Palabras clave: Derechos; Filosofía; Ontología; Razón instrumental; Hermenéutica; Perú

ABSTRACT

The utilitarian approach, normalized by humans as a way to relate with other non-human forms of life has led us to build a lifestyle that has generated irreparable and irreversible environmental damages. In such context, this article offers a complex view from some voices of contemporary hermeneutics about the relationship between nature and its possibility of accessing rights. For this purpose, research is divided into four sections. We initially propose a review of the links between anthropocentrism, modern law and the construction of the modern subject’s identity. Next, an interpretation of the search and production of knowledge as an activity capable of causing destructive effects to the environment is offered in relation to the previous ideas. Then, such perspective is complemented by a reflection on the myth of scientific objectivism, as a homogenizing attitude that colonizes different cultural spheres. Finally, we address the domination of nature by human beings as a practice that reflects the utilitarian bond through which we have organized our way of life. This invites us to think about the need to move towards a new ontological paradigm that allows us to build a non-hierarchical and non-exclusive approach to non-human forms of life.

Keywords: Rights; Philosophy; Ontology; Utilitarian approach; Hermeneutics; Peru

Introducción

El paradigma antropocéntrico, aquel sobre el que se funda el derecho moderno y que posiciona al sujeto como el centro y fin absoluto de la creación, legitima la postura clásica de reconocimiento de derechos según la cual solo el ser humano es digno de ser titular de derechos subjetivos.

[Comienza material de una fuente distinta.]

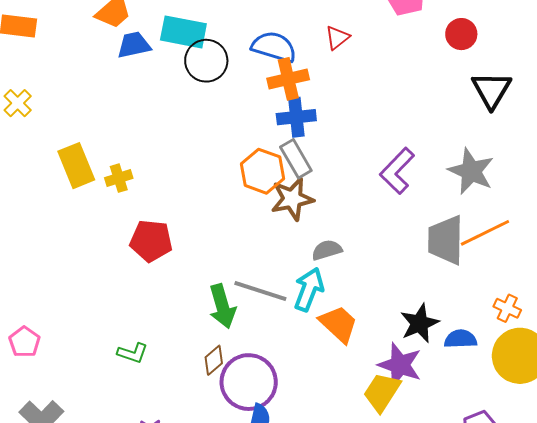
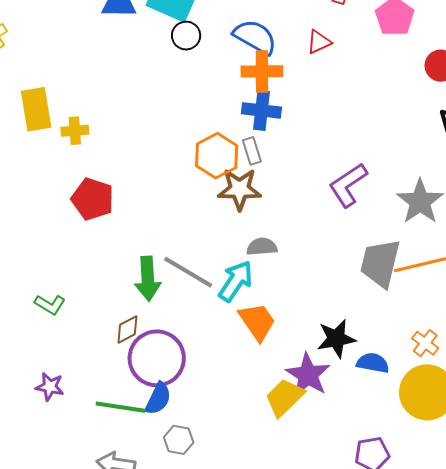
black circle: (206, 61) -> (186, 36), size x0.7
gray rectangle: (296, 159) -> (252, 151), size x0.7

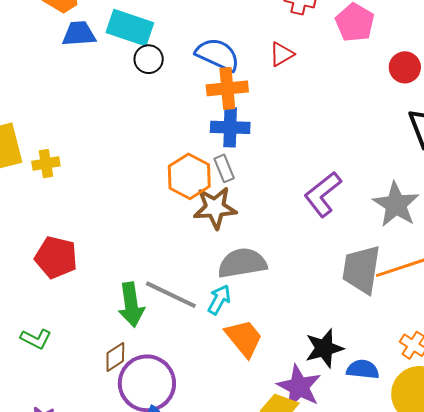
red pentagon: (93, 199) -> (56, 257), moved
gray semicircle: (262, 247) -> (242, 263), size x1.6
cyan arrow: (236, 281) -> (219, 300), size x0.7

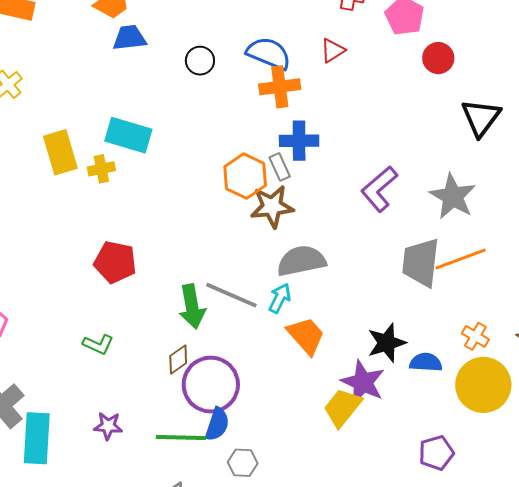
cyan rectangle: (130, 28) -> (128, 135), moved
red circle: (405, 67) -> (438, 58), moved
blue cross: (230, 127) -> (299, 141), moved

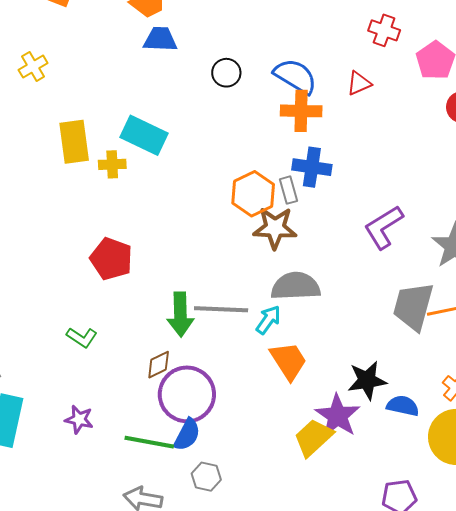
gray line: (231, 295) -> (221, 309), turned -30

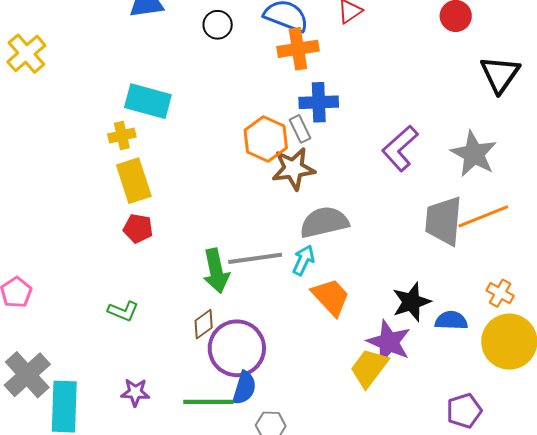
yellow cross: (33, 66) -> (26, 54), size x1.4
yellow rectangle: (74, 142) -> (134, 181), moved
red pentagon: (111, 259) -> (138, 228), size x0.7

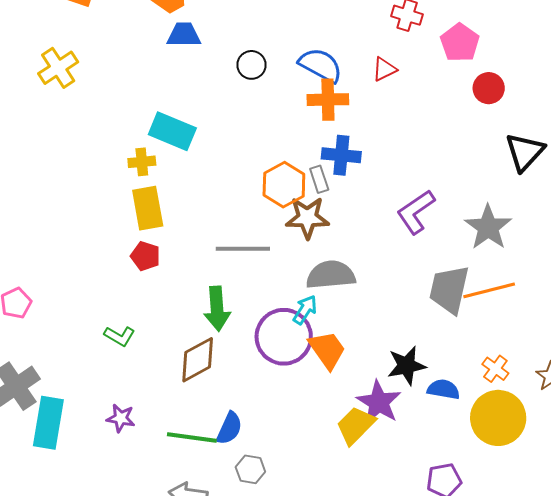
gray line: (255, 258) -> (243, 249), moved
brown diamond: (204, 324) -> (198, 360), size x1.6
purple circle: (237, 348) -> (284, 337), moved

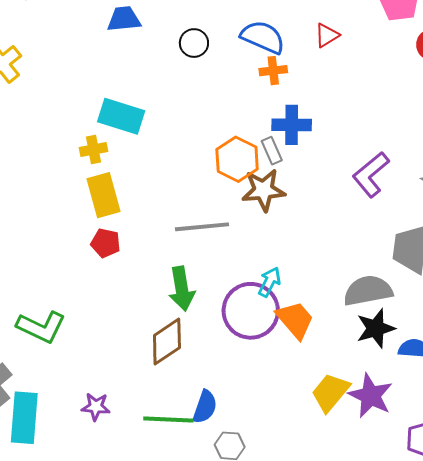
orange cross: (328, 100) -> (273, 71), size x0.7
gray semicircle: (331, 275) -> (368, 291), moved
green L-shape: (120, 336) -> (41, 327), moved, size x1.6
purple star: (379, 402) -> (371, 396), moved

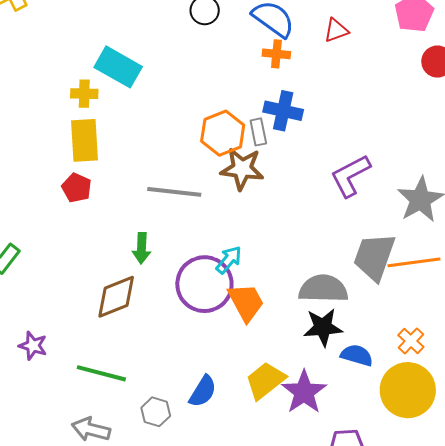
green arrow: (182, 289) -> (142, 248), size x0.7
blue semicircle: (205, 407) -> (203, 391), moved

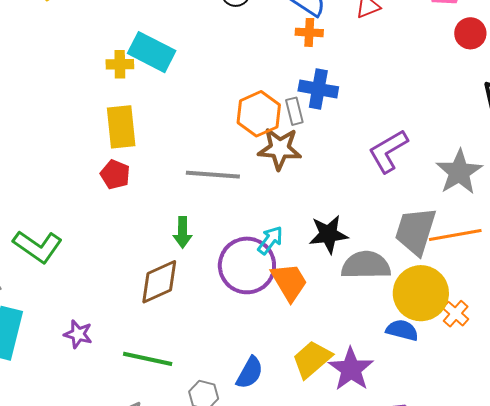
yellow cross: (84, 94) -> (120, 64), moved
black star: (323, 327) -> (328, 234), moved
yellow circle: (408, 390) -> (421, 293), moved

Etimológicamente la palabra antropocentrismo es clara: está compuesta de dos términos, uno griego, el otro castellano, pero que proviene del latín. «Anthropos» es griego y quiere decir «hombre» en el sentido genérico de «ser humano» (el específico «varón» se dice «andros»). La segunda parte es aún más obvia y deriva del término latino «centrum». Es decir, el antropocentrismo se refiere al ser humano considerado como centro (Anaya, 2014, p. 2).

Sin duda, esta es la premisa a partir de la cual el derecho moderno construye el sentido y orientación de su quehacer mediante la delimitación estratégica de qué formas de existencia participarán o no del acceso a la justicia. Esta centralidad ocupada por el sujeto produce entrampamientos y obstáculos que el derecho mismo con sus instrumentos no logra comprender del todo.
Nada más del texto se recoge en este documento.